The apartment block caught fire and search efforts were under way to find any people trapped under the rubble. Other fragments of drones crashed in different districts, damaging cars and other objects.

The latest attacks follow the heaviest drone bombardment by the Kremlin in months over the weekend.

Russia launched its full-scale war on Ukraine some 15 months ago. In recent weeks, there has also been an increase in shelling and drone attacks in Russian regions, with Moscow apparently also a target.

Moscow Mayor Sergei Sobyanin on Tuesday said that that two people had been injured and some buildings had been slightly damaged as the capital was targeted by several drones.

No one was “seriously injured,” Moscow Mayor Sobyanin wrote on Telegram. Residents were taken to safety and security forces were deployed, he said.

The governor of the Moscow region, Andrei Vorobyov, said air defences had been active and that several drones had been “shot down on approach to Moscow.”

Russian Defence Minister Sergei Shoigu spoke of a “terrorist attack” on civilian facilities.

The Russian Defence Ministry blamed Kiev for what it called an “act of terrorism with unmanned aerial vehicles.”

The ministry said eight drones were used and that all had been destroyed. Three were diverted from their original flight path and the remaining five were shot down by Russian air defences, according to the ministry.

However, images shared in social media suggested a greater number of drones. Some photos showed columns of smoke in the sky and above a field.

“It is absolutely clear that these are responses by the Kiev regime to our rather effective strikes against one of the decision-making centres,” Kremlin spokesman Dmitry Peskov said, according to the Interfax news agency.

He was referring to an attack by the Russian military on Sunday, but did not give more specific details. The Russian ministry has not reported the destruction of high-level command structures in Kiev in recent days, however.

Peskov also used the incident to again justify the war – described in Russia as a “special military operation” – on Ukraine.

Ukraine denied involvement in the attack and responded with derision.

“Of course, we are not directly involved,” Mykhailo Podolyak, an adviser to the Ukrainian presidential office told a breakfast radio show.

Podolyak also forecast that the number of attacks on Russian territory would probably continue to increase. “All the people who believe … that they can destroy another sovereign state with absolute impunity have not yet understood after 15 months that they cannot repeat 2014,” he said, referring to the year that Moscow annexed the Ukrainian peninsula of Crimea.

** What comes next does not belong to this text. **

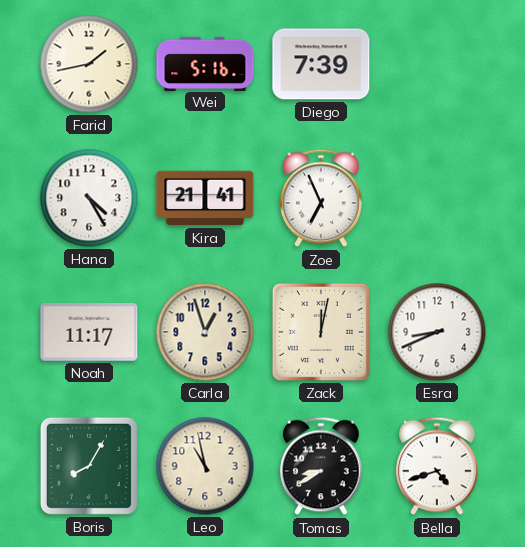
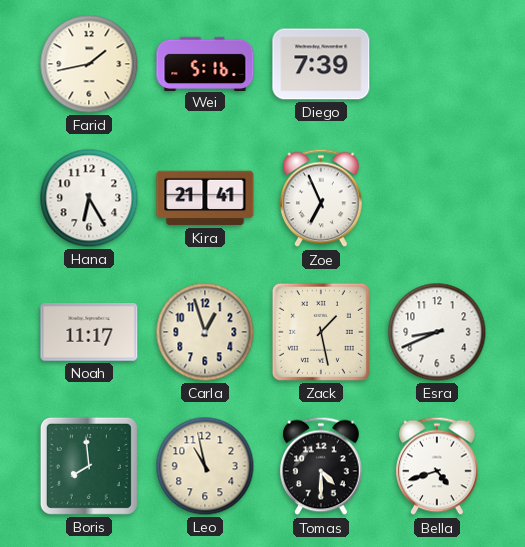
Hana: 4:25 -> 6:25
Zack: 12:02 -> 1:28
Boris: 8:05 -> 7:59
Tomas: 8:40 -> 4:30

The latest incident comes after other recent drone attacks in Russia, mostly close to Russia’s border with Ukraine.

British Foreign Secretary James Cleverly said Ukraine had the right to attack targets on Russian territory for the purpose of self-defence.

“Ukraine does have the legitimate right to defend itself. It has the legitimate right to do so within its own borders, of course, but it does also have the right to project force beyond its borders to undermine Russia’s ability to project force into Ukraine itself,” said Cleverly.

“So legitimate military targets beyond its own border are part of Ukraine’s self-defence. And we should recognise that,” he told the press alongside his Estonian counterpart Margus Tsahkna in Estonia’s capital Tallinn.

But Cleverly refused to comment on the incidents in Moscow, saying he was not going to speculate on the latest strikes.

The US government meanwhile said it does not support attacks “inside of Russia” amid reports of Moscow being targeted.

“We do not support attacks inside of Russia, we have been very clear about that. We have been focused on providing Ukraine… with the equipment and training they need to retake their own sovereign territory,” White House press secretary Karine Jean-Pierre said during a briefing in Washington on Tuesday.

Jean-Pierre said that Washington was still looking into what happened, but reiterated Washington’s position.

“We do not support the use of US-made equipment being used for attacks inside of Russia, we’ve been very clear about that…we have been clear not just publicly, but privately clearly with the Ukrainians,” she told journalists.